Monday 27 February 2017

Hadits Keenam | Syarah Hadits Arba'in

Syarh Matan Al-Arba'ien An-Nawawiyah.

Syarah Hadits Arba'in.

Syaikh Ibnu Daqiiqil 'Ied.

Syaikh Usamah Abdul Kariem Ar-Rifa'i.

Ustadz Abu Umar Abdullah Asy-Syarif.

6. Hadits Keenam.

Dari Abu Abdillah An Nu'man bin Basyir (1) radhiyallahu 'anhuma berkata, "Aku mendengar Rasulullah shallallahu 'alaihi wa sallam bersabda: 'Sesungguhnya yang halal itu jelas, dan yang haram itu jelas. Antara keduanya ada perkara-perkara syubhat yang tidak diketahui oleh kebanyakan manusia. Maka barangsiapa yang menjaga dari perkara-perkara yang syubhat tersebut maka berarti dia telah menjaga dien dan kehormatannya, dan barangsiapa yang terjerumus ke dalam perkara yang syubhat berarti dia terjerumus kepada yang haram. Seperti seorang penggembala yang menggembala di sekitar daerah larangan, lambat laun akan masuk ke dalamnya. Ketahuilah bahwa sesungguhnya setiap raja itu memiliki daerah larangan, sedangkan daerah larangan Allah itu adalah apa-apa yang diharamkan Allah. Ketahuilah bahwa di dalam jasad itu ada segumpal darah, apabila dia baik, maka baiklah seluruh jasad dan apabila dia buruk maka buruklah seluruh jasad.
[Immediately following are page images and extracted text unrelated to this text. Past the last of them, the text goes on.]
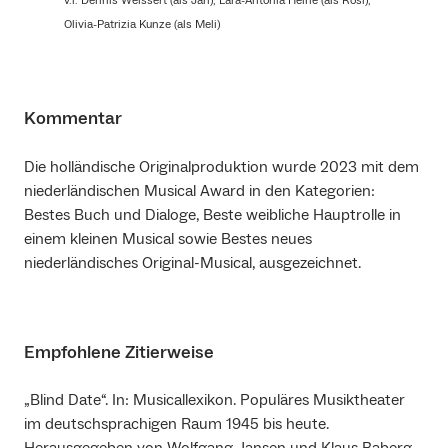
v.l. Dennis Weissert (als Jan), Lara-Antonia Heine (als Rosi),
Olivia-Patrizia Kunze (als Meli)
Kommentar
Die holländische Originalproduktion wurde 2023 mit dem
niederländischen Musical Award in den Kategorien:
Bestes Buch und Dialoge, Beste weibliche Hauptrolle in
einem kleinen Musical sowie Bestes neues
niederländisches Original-Musical, ausgezeichnet.
Empfohlene Zitierweise
„Blind Date“. In: Musicallexikon. Populäres Musiktheater
im deutschsprachigen Raum 1945 bis heute.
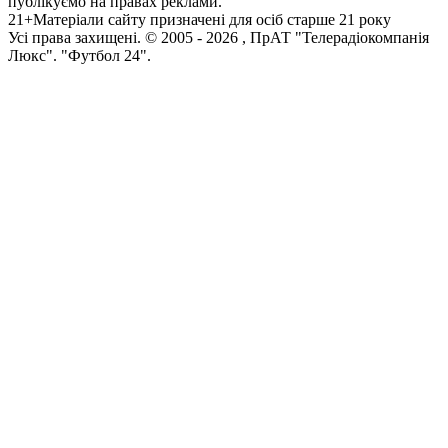
публікуємо на правах реклами.
21+
Матеріали сайту призначені для осіб старше 21 року
Усi права захищенi. © 2005 -
2026
, ПрАТ "Телерадіокомпанія
Люкс". "Футбол 24".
Dia adalah hati." (HR. Al-Bukhari (no. 52) dan Muslim (1599)).

Syarah.

Hadits ini merupakan prinsip yang agung dalam dasar-dasar syari'ah. Abu Dawud As-Sajastani (2) berkata, "Islam itu berkisar pada empat hadits." Beliau menyebutkan salah satunya adalah hadits ini. Para ulama sepakat akan keagungan dan besarnya faedah dari hadits ini.

Sabda Nabi (shallallahu 'alaihi wa sallam): "Sesungguhnya yang halal itu jelas, dan yang haram itu jelas. Antara keduanya ada perkara-perkara syubhat" maksudnya adalah bahwa sesuatu itu terbagi menjadi tiga macam.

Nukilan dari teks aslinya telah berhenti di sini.